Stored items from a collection
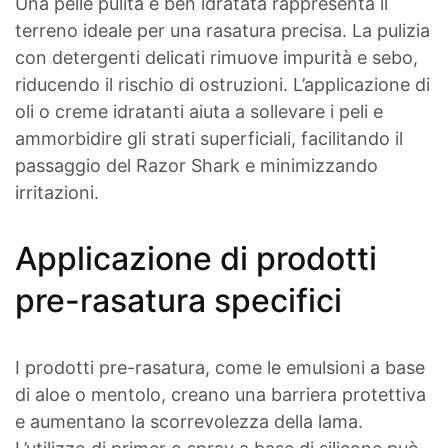
Una pelle pulita e ben idratata rappresenta il
terreno ideale per una rasatura precisa. La pulizia
con detergenti delicati rimuove impurità e sebo,
riducendo il rischio di ostruzioni. L’applicazione di
oli o creme idratanti aiuta a sollevare i peli e
ammorbidire gli strati superficiali, facilitando il
passaggio del Razor Shark e minimizzando
irritazioni.
Applicazione di prodotti
pre-rasatura specifici
I prodotti pre-rasatura, come le emulsioni a base
di aloe o mentolo, creano una barriera protettiva
e aumentano la scorrevolezza della lama.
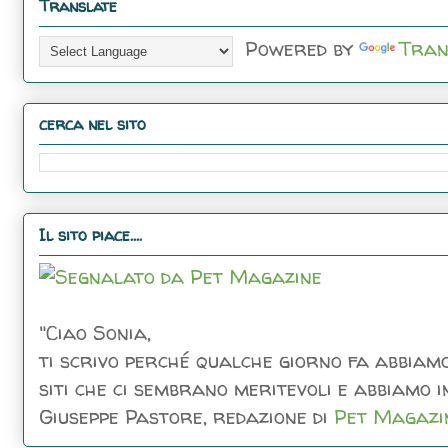
Translate
Powered by
Tran
cerca nel sito
Il sito piace....
"Ciao Sonia,
ti scrivo perché qualche giorno fa abbiamo
siti che ci sembrano meritevoli e abbiamo inc
Giuseppe Pastore, redazione di
Pet Magazi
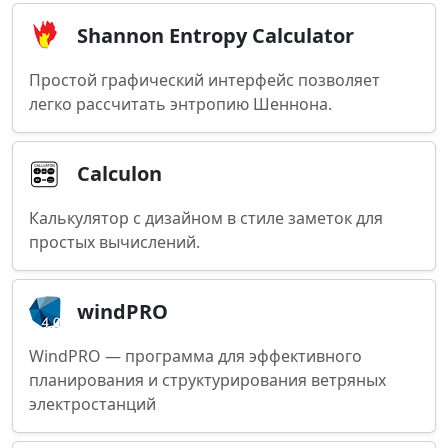
Shannon Entropy Calculator
Простой графический интерфейс позволяет
легко рассчитать энтропию Шеннона.
Calculon
Калькулятор с дизайном в стиле заметок для
простых вычислений.
windPRO
WindPRO — программа для эффективного
планирования и структурирования ветряных
электростанций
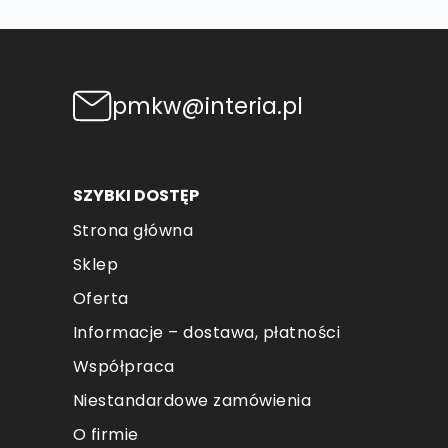
pmkw@interia.pl
SZYBKI DOSTĘP
Strona główna
Sklep
Oferta
Informacje – dostawa, płatności
Współpraca
Niestandardowe zamówienia
O firmie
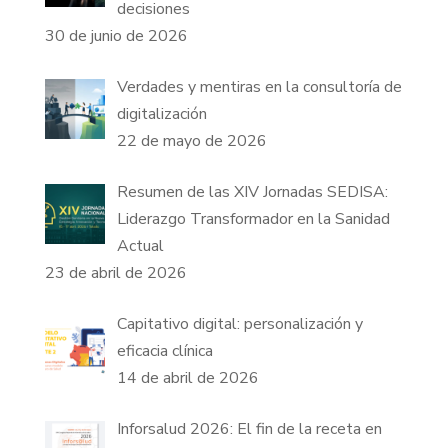
decisiones
30 de junio de 2026
Verdades y mentiras en la consultoría de
digitalización
22 de mayo de 2026
Resumen de las XIV Jornadas SEDISA:
Liderazgo Transformador en la Sanidad
Actual
23 de abril de 2026
Capitativo digital: personalización y
eficacia clínica
14 de abril de 2026
Inforsalud 2026: El fin de la receta en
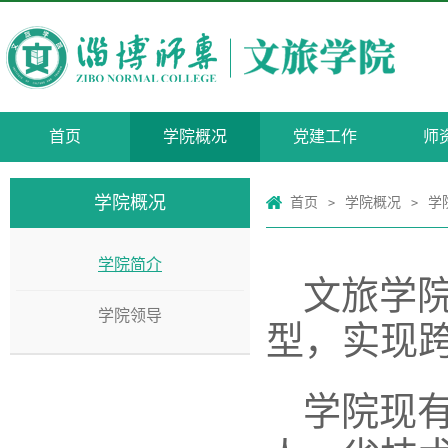
首页
学院概况
党建工作
师
学院概况
首页
学院概况
学
>
>
学院简介
文旅学院
学院领导
型，实现
学院现有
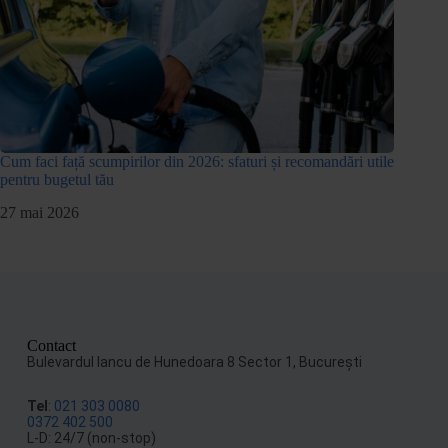
Cum faci față scumpirilor din 2026: sfaturi și recomandări utile
pentru bugetul tău
27 mai 2026
Contact
Bulevardul Iancu de Hunedoara 8 Sector 1, Bucureşti
Tel
:
021 303 0080
0372 402 500
L-D: 24/7 (non-stop)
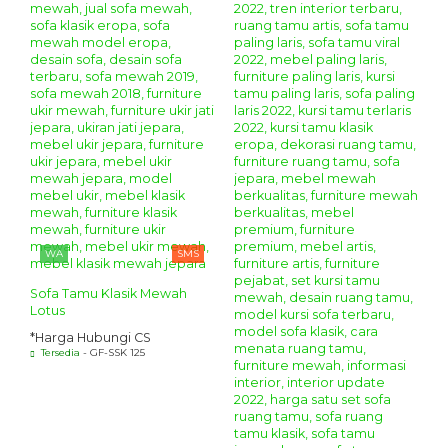
WA
SMS
Sofa Tamu Klasik Mewah
Lotus
*Harga Hubungi CS
Tersedia
- GF-SSK 125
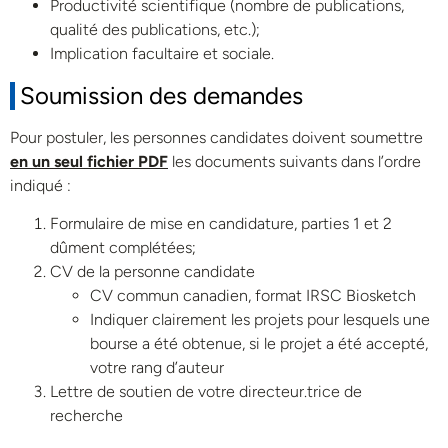
Productivité scientifique (nombre de publications,
qualité des publications, etc.);
Implication facultaire et sociale.
Soumission des demandes
Pour postuler, les personnes candidates doivent soumettre
en un seul fichier PDF
les documents suivants dans l’ordre
indiqué :
Formulaire de mise en candidature, parties 1 et 2
dûment complétées;
CV de la personne candidate
CV commun canadien, format IRSC Biosketch
Indiquer clairement les projets pour lesquels une
bourse a été obtenue, si le projet a été accepté,
votre rang d’auteur
Lettre de soutien de votre directeur.trice de
recherche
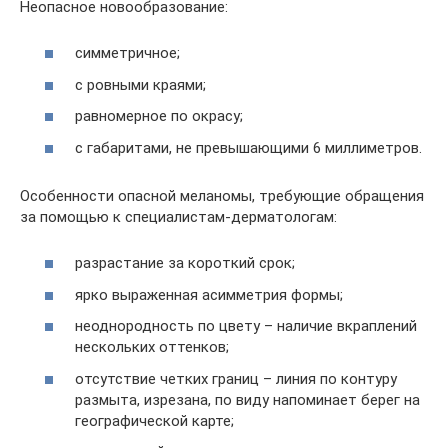
Неопасное новообразование:
симметричное;
с ровными краями;
равномерное по окрасу;
с габаритами, не превышающими 6 миллиметров.
Особенности опасной меланомы, требующие обращения
за помощью к специалистам-дерматологам:
разрастание за короткий срок;
ярко выраженная асимметрия формы;
неоднородность по цвету – наличие вкраплений
нескольких оттенков;
отсутствие четких границ – линия по контуру
размыта, изрезана, по виду напоминает берег на
географической карте;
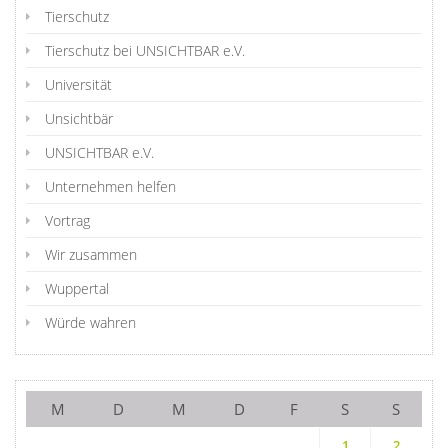
Tierschutz
Tierschutz bei UNSICHTBAR e.V.
Universität
Unsichtbär
UNSICHTBAR e.V.
Unternehmen helfen
Vortrag
Wir zusammen
Wuppertal
Würde wahren
M
D
M
D
F
S
S
1
2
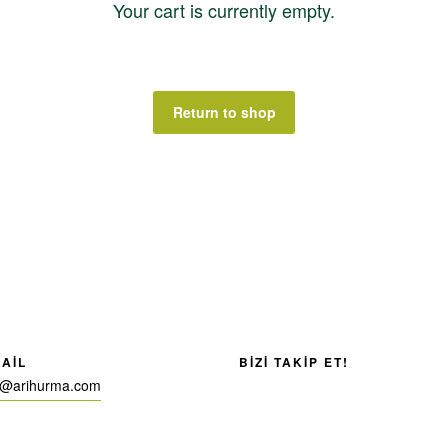
Your cart is currently empty.
Return to shop
AIL
BIZI TAKIP ET!
gi@arihurma.com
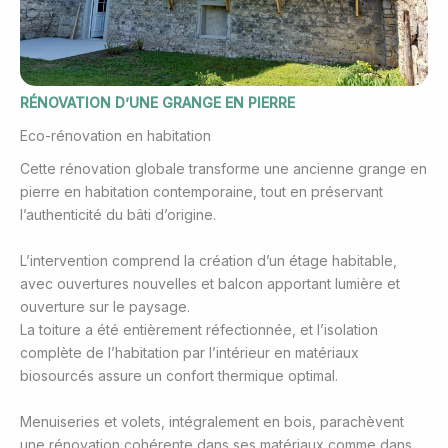
RÉNOVATION D’UNE GRANGE EN PIERRE
Eco-rénovation en habitation
Cette rénovation globale transforme une ancienne grange en
pierre en habitation contemporaine, tout en préservant
l’authenticité du bâti d’origine.
L’intervention comprend la création d’un étage habitable,
avec ouvertures nouvelles et balcon apportant lumière et
ouverture sur le paysage.
La toiture a été entièrement réfectionnée, et l’isolation
complète de l’habitation par l’intérieur en matériaux
biosourcés assure un confort thermique optimal.
Menuiseries et volets, intégralement en bois, parachèvent
une rénovation cohérente dans ses matériaux comme dans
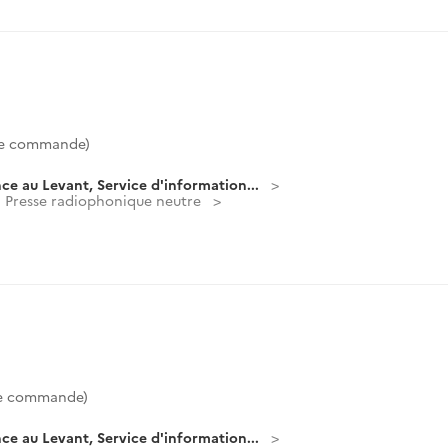
de commande)
ce au Levant, Service d'information...
Presse radiophonique neutre
de commande)
ce au Levant, Service d'information...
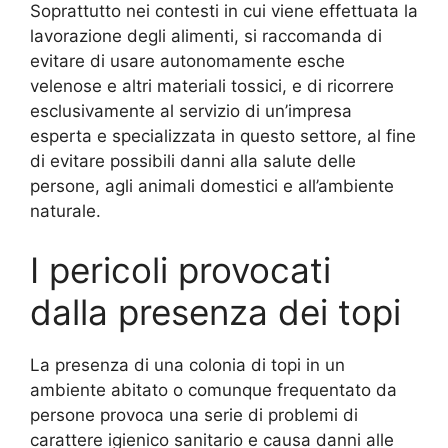
Soprattutto nei contesti in cui viene effettuata la
lavorazione degli alimenti, si raccomanda di
evitare di usare autonomamente esche
velenose e altri materiali tossici, e di ricorrere
esclusivamente al servizio di un’impresa
esperta e specializzata in questo settore, al fine
di evitare possibili danni alla salute delle
persone, agli animali domestici e all’ambiente
naturale.
I pericoli provocati
dalla presenza dei topi
La presenza di una colonia di topi in un
ambiente abitato o comunque frequentato da
persone provoca una serie di problemi di
carattere igienico sanitario e causa danni alle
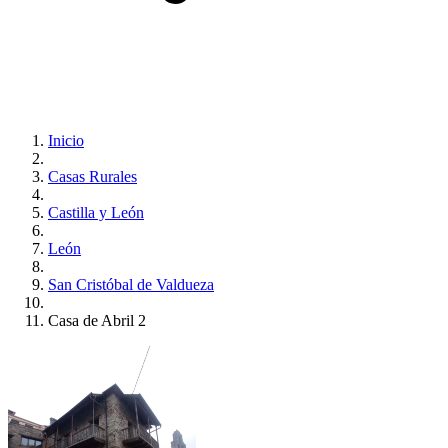
Inicio
Casas Rurales
Castilla y León
León
San Cristóbal de Valdueza
Casa de Abril 2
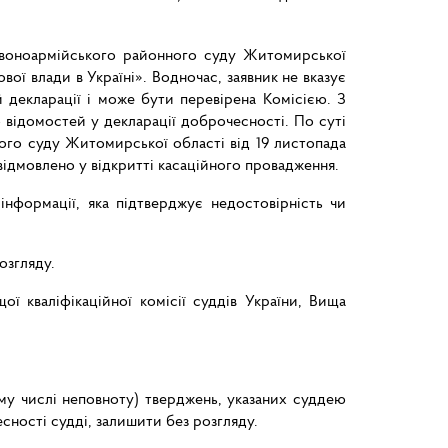
ервоноармійського районного суду Житомирської
ої влади в Україні». Водночас, заявник не вказує
й декларації і може бути перевірена Комісією. З
 відомостей у декларації доброчесності. По суті
ого суду Житомирської області від 19 листопада
відмовлено у відкритті касаційного провадження.
інформації, яка підтверджує недостовірність чи
озгляду.
ї кваліфікаційної комісії суддів України, Вища
му числі неповноту) тверджень, указаних суддею
ості судді, залишити без розгляду.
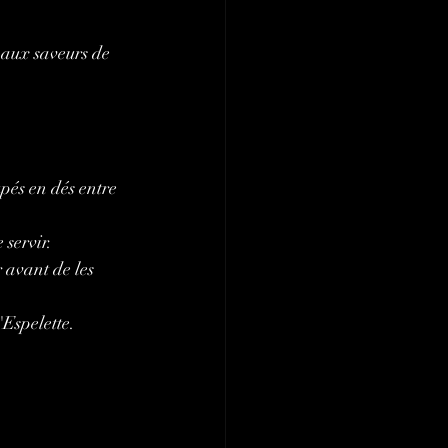
 aux saveurs de 
pés en dés entre 
 servir.
 avant de les 
Espelette.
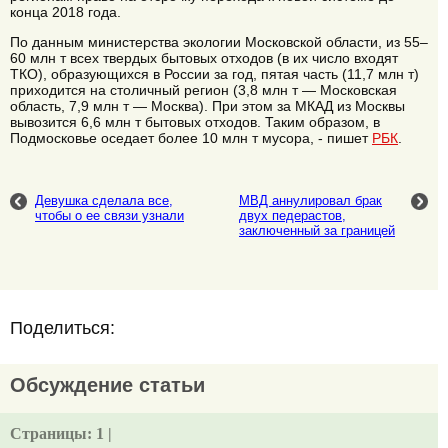
конца 2018 года.
По данным министерства экологии Московской области, из 55–
60 млн т всех твердых бытовых отходов (в их число входят
ТКО), образующихся в России за год, пятая часть (11,7 млн т)
приходится на столичный регион (3,8 млн т — Московская
область, 7,9 млн т — Москва). При этом за МКАД из Москвы
вывозится 6,6 млн т бытовых отходов. Таким образом, в
Подмосковье оседает более 10 млн т мусора, - пишет
РБК
.
Девушка сделала все,
МВД аннулировал брак
чтобы о ее связи узнали
двух педерастов,
заключенный за границей
Поделиться:
Обсуждение статьи
Страницы:
1 |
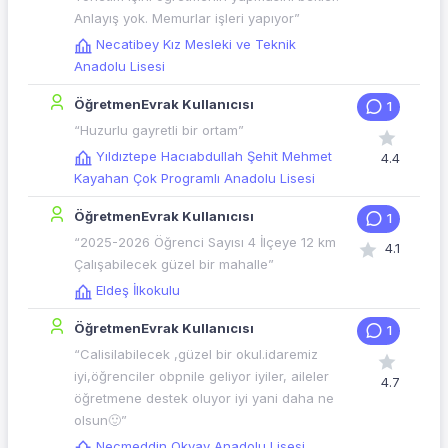
Anlayış yok. Memurlar işleri yapıyor”
Necatibey Kız Mesleki ve Teknik
Anadolu Lisesi
ÖğretmenEvrak Kullanıcısı
1
“Huzurlu gayretli bir ortam”
Yıldıztepe Hacıabdullah Şehit Mehmet
4.4
Kayahan Çok Programlı Anadolu Lisesi
ÖğretmenEvrak Kullanıcısı
1
“2025-2026 Öğrenci Sayısı 4 İlçeye 12 km
4.1
Çalışabilecek güzel bir mahalle”
Eldeş İlkokulu
ÖğretmenEvrak Kullanıcısı
1
“Calisilabilecek ,güzel bir okul.idaremiz
iyi,öğrenciler obpnile geliyor iyiler, aileler
4.7
öğretmene destek oluyor iyi yani daha ne
olsun🙂”
Necmeddin Okyay Anadolu Lisesi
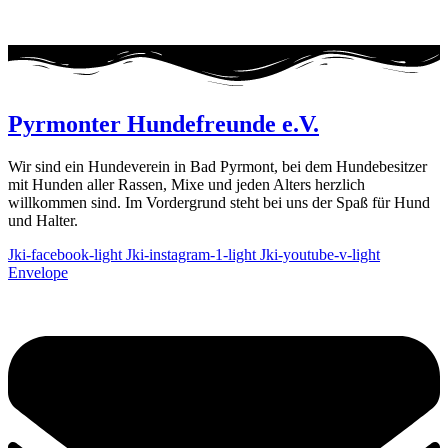
Pyrmonter Hundefreunde e.V.
Wir sind ein Hundeverein in Bad Pyrmont, bei dem Hundebesitzer
mit Hunden aller Rassen, Mixe und jeden Alters herzlich
willkommen sind. Im Vordergrund steht bei uns der Spaß für Hund
und Halter.
Jki-facebook-light
Jki-instagram-1-light
Jki-youtube-v-light
Envelope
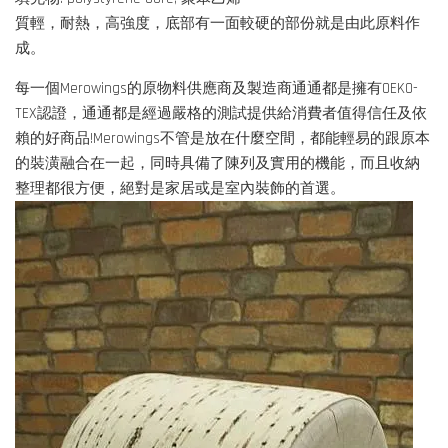
質輕，耐熱，高強度，底部有一面較硬的部份就是由此原料作
成。
每一個Merowings的原物料供應商及製造商通通都是擁有OEKO-
TEX認證，通通都是經過嚴格的測試提供給消費者值得信任及依
賴的好商品!Merowings不管是放在什麼空間，都能輕易的跟原本
的裝潢融合在一起，同時具備了陳列及實用的機能，而且收納
整理都很方便，絕對是家居或是室內裝飾的首選。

**EXERCISE BRIEF**
Could you repeat exactly the lines from the first one of the records above through the line containing "oli o creme", leaving out any pictures?

**ANSWER SECTION**
Una pelle pulita e ben idratata rappresenta il
terreno ideale per una rasatura precisa. La pulizia
con detergenti delicati rimuove impurità e sebo,
riducendo il rischio di ostruzioni. L’applicazione di
oli o creme idratanti aiuta a sollevare i peli e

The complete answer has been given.